Last night, for example, the Bible study group was discussing the Ten Commandments.  How many of us would have listed "Thou shalt not make unto me any graven image" as one of the "Big 10"?  It was years before I ever understood that commandment.  If, in your human life, you've never worshipped a manufactured object, you are probably similarly mystified.  "What's the big deal?", you ask.  But, remember, when Moses tarried on the mountain with God, and Aaron and the Hebrew nation thought he was dead, what was the first thing they did?  They pooled all their gold so that it could be melted down into a likeness of a golden calf (Exodus 32).  In other words, they created an image that represented their own fake, made-up, substitute god.  The Great "I AM" knows the black hearts of man so well!

The Law puts all that to rest in that it defines sin, from God's perspective, which is the only one that matters.  (Remember the two lists?  We are not like God.)

The law code had a perfectly legitimate function. Without its clear guidelines for right and wrong, moral behavior would be mostly guesswork. Apart from the succinct, surgical command, “You shall not covet,” I could have dressed covetousness up to look like a virtue and ruined my life with it.
Romans 7:7 (The Message)

The other function of The Law was to show us, mankind, just how incapable we are of meeting God's standard for sinlessness. Paul goes on to give personal testimony of how he struggled in his flesh with sins that were his specific pitfalls.

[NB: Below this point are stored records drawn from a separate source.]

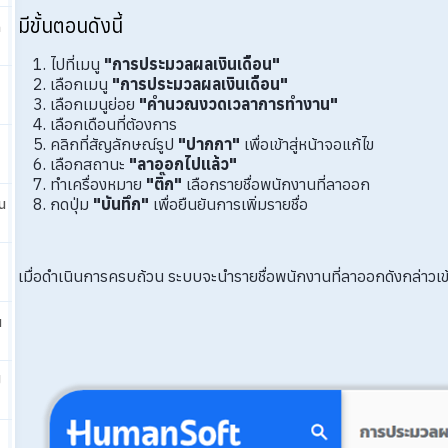
มีขั้นตอนดังนี้
ก
ไปที่เมนู
"การประมวลผลเงินเดือน"
เลือกเมนู
"การประมวลผลเงินเดือน"
เลือกเมนูย่อย
"คำนวณงวดเวลาการทำงาน"
เลือกเดือนที่ต้องการ
คลิกที่สัญลักษณ์รูป
"ปากกา"
เพื่อเข้าสู่หน้าจอแก้ไข
เลือกสถานะ
"ลาออกไปแล้ว"
ทำเครื่องหมาย
"ติ๊ก"
เลือกรายชื่อพนักงานที่ลาออก
กดปุ่ม
"บันทึก"
เพื่อยืนยันการเพิ่มรายชื่อ
น
เมื่อดำเนินการครบถ้วน ระบบจะนำรายชื่อพนักงานที่ลาออกดังกล่
น
ป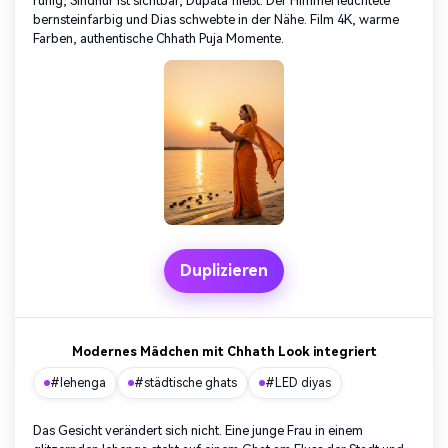
ruhig, Sindhur ist sichtbar, Dupata fließt. Der Himmel leuchtete
bernsteinfarbig und Dias schwebte in der Nähe. Film 4K, warme
Farben, authentische Chhath Puja Momente.
Duplizieren
Modernes Mädchen mit Chhath Look integriert
#lehenga
#städtische ghats
#LED diyas
Das Gesicht verändert sich nicht. Eine junge Frau in einem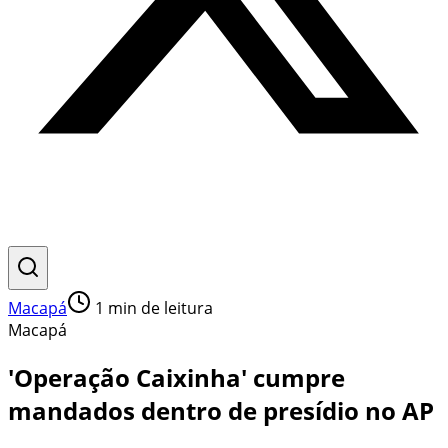
Macapá
1
min de leitura
Macapá
'Operação Caixinha' cumpre
mandados dentro de presídio no AP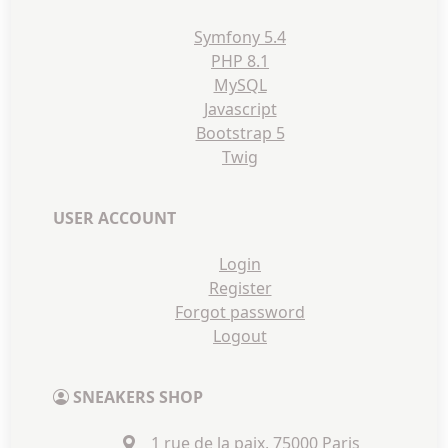
Symfony 5.4
PHP 8.1
MySQL
Javascript
Bootstrap 5
Twig
USER ACCOUNT
Login
Register
Forgot password
Logout
SNEAKERS SHOP
1 rue de la paix, 75000 Paris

Recently, I was talking with a friend about one of her relatives who has what is often referred to in the churchy lingo as his "besetting sin": that sin that so easily trips a person up.  (We all have at least one.  If you don't, let me help you out: your besetting sin is then "pride".  Get a clue!)  At any rate, this friend's relative does not define his sin as "sin".  The world does not define it as sin, and the young man has adopted the world's perspective on his behavior, instead of God's.  He has made a golden calf and is worshipping it.  He has made God over into his own image.

Honestly, when we sin knowingly and deliberately ... (Christian or non-Christian) when we let that besetting, masquerading, seducing sin get the best of us, we are doing the same thing.  That should cause us great angst and grief.  It did Paul.  He described himself, in his Christian walk as "wretched" (KJV).  Read Romans 7:17-24 (The Message).

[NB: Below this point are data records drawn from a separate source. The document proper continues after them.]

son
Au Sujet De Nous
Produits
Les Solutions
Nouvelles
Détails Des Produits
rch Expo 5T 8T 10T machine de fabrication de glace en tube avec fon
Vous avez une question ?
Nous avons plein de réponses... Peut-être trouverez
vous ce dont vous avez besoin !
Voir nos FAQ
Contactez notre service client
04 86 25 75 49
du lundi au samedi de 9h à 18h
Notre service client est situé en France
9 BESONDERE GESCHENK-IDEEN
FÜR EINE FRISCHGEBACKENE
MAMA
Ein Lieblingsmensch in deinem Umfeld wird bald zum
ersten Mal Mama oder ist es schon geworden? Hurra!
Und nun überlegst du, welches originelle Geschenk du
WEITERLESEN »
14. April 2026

17-20 But I need something more! For if I know the law but still can’t keep it, and if the power of sin within me keeps sabotaging my best intentions, I obviously need help! I realize that I don’t have what it takes. I can will it, but I can’t do it. I decide to do good, but I don’t really do it; I decide not to do bad, but then I do it anyway. My decisions, such as they are, don’t result in actions. Something has gone wrong deep within me and gets the better of me every time.
21-23 It happens so regularly that it’s predictable. The moment I decide to do good, sin is there to trip me up. I truly delight in God’s commands, but it’s pretty obvious that not all of me joins in that delight. Parts of me covertly rebel, and just when I least expect it, they take charge.
24 I’ve tried everything and nothing helps. I’m at the end of my rope. Is there no one who can do anything for me? Isn’t that the real question?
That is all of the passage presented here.